→ **What to do**: Give the number of lines below that contain the word "field", and nothing else.

-- Listed entries follows --

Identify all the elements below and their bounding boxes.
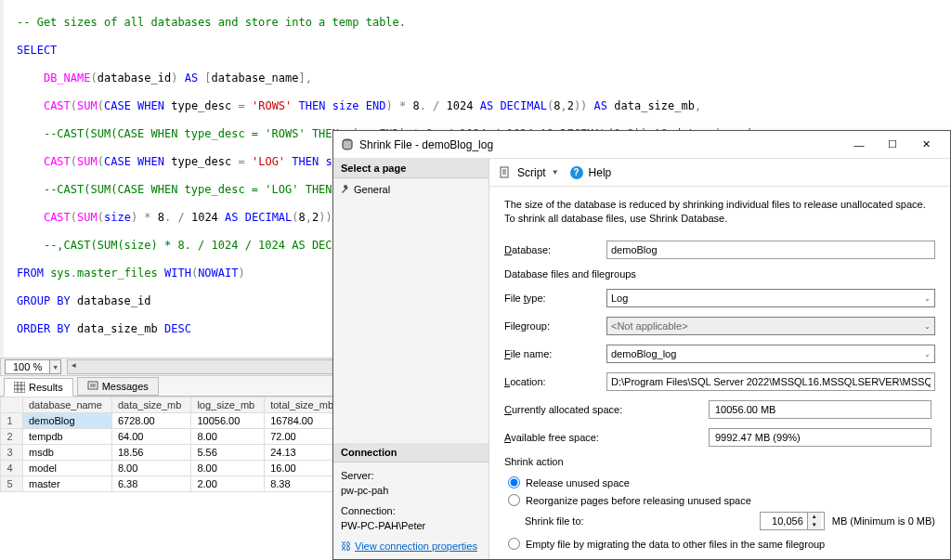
cell[interactable]: 18.56 — [111, 445, 191, 461]
shrink-to-input[interactable] — [761, 513, 807, 529]
location-field[interactable] — [606, 372, 935, 391]
svg-rect-5 — [88, 382, 98, 389]
cell[interactable]: 8.38 — [265, 476, 344, 492]
intro-text: The size of the database is reduced by s… — [504, 198, 935, 226]
reorganize-label: Reorganize pages before releasing unused… — [526, 495, 751, 506]
row-number: 5 — [1, 476, 23, 492]
available-space-value: 9992.47 MB (99%) — [709, 428, 931, 447]
database-field — [606, 241, 935, 259]
chevron-down-icon: ⌄ — [924, 294, 931, 303]
row-number: 1 — [1, 413, 23, 429]
empty-radio[interactable] — [508, 538, 520, 550]
location-label: Location: — [504, 376, 606, 387]
help-icon: ? — [570, 166, 583, 179]
connection-value: PW-PC-PAH\Peter — [341, 518, 481, 533]
cell[interactable]: 8.00 — [111, 461, 191, 476]
minimize-button[interactable]: — — [842, 132, 876, 158]
close-button[interactable]: ✕ — [909, 132, 943, 158]
cell[interactable]: master — [23, 476, 112, 492]
table-row[interactable]: 1 demoBlog 6728.00 10056.00 16784.00 — [1, 413, 344, 429]
titlebar[interactable]: Shrink File - demoBlog_log — ☐ ✕ — [333, 131, 950, 159]
zoom-level[interactable]: 100 % — [5, 359, 50, 374]
filetype-combo[interactable]: Log⌄ — [606, 289, 935, 307]
page-general[interactable]: General — [339, 182, 483, 197]
row-number: 3 — [1, 445, 23, 461]
header-row: database_name data_size_mb log_size_mb t… — [1, 397, 344, 413]
reorganize-radio[interactable] — [508, 494, 520, 506]
code-line: SELECT — [17, 44, 951, 58]
svg-rect-0 — [14, 382, 25, 393]
filename-combo[interactable]: demoBlog_log⌄ — [606, 345, 935, 363]
page-general-label: General — [354, 184, 390, 195]
cell[interactable]: 8.00 — [191, 461, 265, 476]
col-header[interactable]: log_size_mb — [191, 397, 265, 413]
cell[interactable]: tempdb — [23, 429, 112, 445]
connection-label: Connection: — [341, 503, 481, 518]
option-reorganize[interactable]: Reorganize pages before releasing unused… — [504, 494, 935, 506]
server-value: pw-pc-pah — [341, 483, 481, 498]
available-space-label: Available free space: — [504, 432, 709, 443]
help-button[interactable]: Help — [589, 166, 612, 179]
right-panel: Script ▼ ? Help The size of the database… — [489, 159, 950, 559]
tab-messages[interactable]: Messages — [77, 377, 159, 396]
cell[interactable]: 16784.00 — [265, 413, 344, 429]
table-row[interactable]: 4 model 8.00 8.00 16.00 — [1, 461, 344, 476]
spin-up-icon[interactable]: ▲ — [808, 513, 821, 521]
col-header[interactable]: total_size_mb — [265, 397, 344, 413]
row-number: 2 — [1, 429, 23, 445]
cell[interactable]: 6728.00 — [111, 413, 191, 429]
cell[interactable]: 5.56 — [191, 445, 265, 461]
shrink-to-spinner[interactable]: ▲▼ — [760, 512, 825, 530]
messages-icon — [87, 381, 98, 392]
current-space-label: Currently allocated space: — [504, 404, 709, 415]
spin-down-icon[interactable]: ▼ — [808, 521, 821, 529]
chevron-down-icon: ⌄ — [924, 350, 931, 358]
script-icon — [499, 166, 512, 179]
table-row[interactable]: 2 tempdb 64.00 8.00 72.00 — [1, 429, 344, 445]
maximize-button[interactable]: ☐ — [876, 132, 909, 158]
cell[interactable]: 10056.00 — [191, 413, 265, 429]
cell[interactable]: 24.13 — [265, 445, 344, 461]
script-button[interactable]: Script — [517, 166, 546, 179]
script-dropdown-icon[interactable]: ▼ — [552, 168, 559, 176]
cell[interactable]: 72.00 — [265, 429, 344, 445]
shrink-file-dialog: Shrink File - demoBlog_log — ☐ ✕ Select … — [332, 130, 951, 560]
filegroup-label: Filegroup: — [504, 320, 606, 332]
shrink-action-label: Shrink action — [504, 456, 935, 467]
cell[interactable]: model — [23, 461, 112, 476]
left-panel: Select a page General Connection Server:… — [333, 159, 489, 559]
select-page-header: Select a page — [333, 159, 489, 178]
filegroup-combo: <Not applicable>⌄ — [606, 317, 935, 335]
cell[interactable]: 6.38 — [111, 476, 191, 492]
current-space-value: 10056.00 MB — [709, 400, 931, 419]
tab-results[interactable]: Results — [4, 378, 73, 397]
shrink-to-label: Shrink file to: — [525, 515, 584, 527]
table-row[interactable]: 5 master 6.38 2.00 8.38 — [1, 476, 344, 492]
cell[interactable]: 64.00 — [111, 429, 191, 445]
col-header[interactable]: data_size_mb — [111, 397, 191, 413]
link-icon: ⛓ — [341, 539, 351, 553]
cell[interactable]: demoBlog — [23, 413, 112, 429]
cell[interactable]: msdb — [23, 445, 112, 461]
database-label: Database: — [504, 244, 606, 255]
row-number: 4 — [1, 461, 23, 476]
cell[interactable]: 2.00 — [191, 476, 265, 492]
tab-results-label: Results — [29, 382, 63, 393]
cell[interactable]: 16.00 — [265, 461, 344, 476]
database-icon — [341, 138, 354, 151]
shrink-to-suffix: MB (Minimum is 0 MB) — [832, 515, 935, 527]
grid-icon — [14, 382, 25, 393]
empty-label: Empty file by migrating the data to othe… — [526, 539, 825, 550]
option-release[interactable]: Release unused space — [504, 476, 935, 488]
filetype-label: File type: — [504, 293, 606, 304]
option-empty[interactable]: Empty file by migrating the data to othe… — [504, 538, 935, 550]
zoom-dropdown-icon[interactable]: ▼ — [50, 359, 61, 374]
cell[interactable]: 8.00 — [191, 429, 265, 445]
wrench-icon — [339, 184, 350, 195]
release-radio[interactable] — [508, 476, 520, 488]
chevron-down-icon: ⌄ — [924, 322, 931, 331]
col-header[interactable]: database_name — [23, 397, 112, 413]
table-row[interactable]: 3 msdb 18.56 5.56 24.13 — [1, 445, 344, 461]
connection-header: Connection — [333, 443, 489, 462]
view-connection-properties-link[interactable]: View connection properties — [355, 539, 477, 553]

-- Listed entries concluded --

→ **Your solution**: 2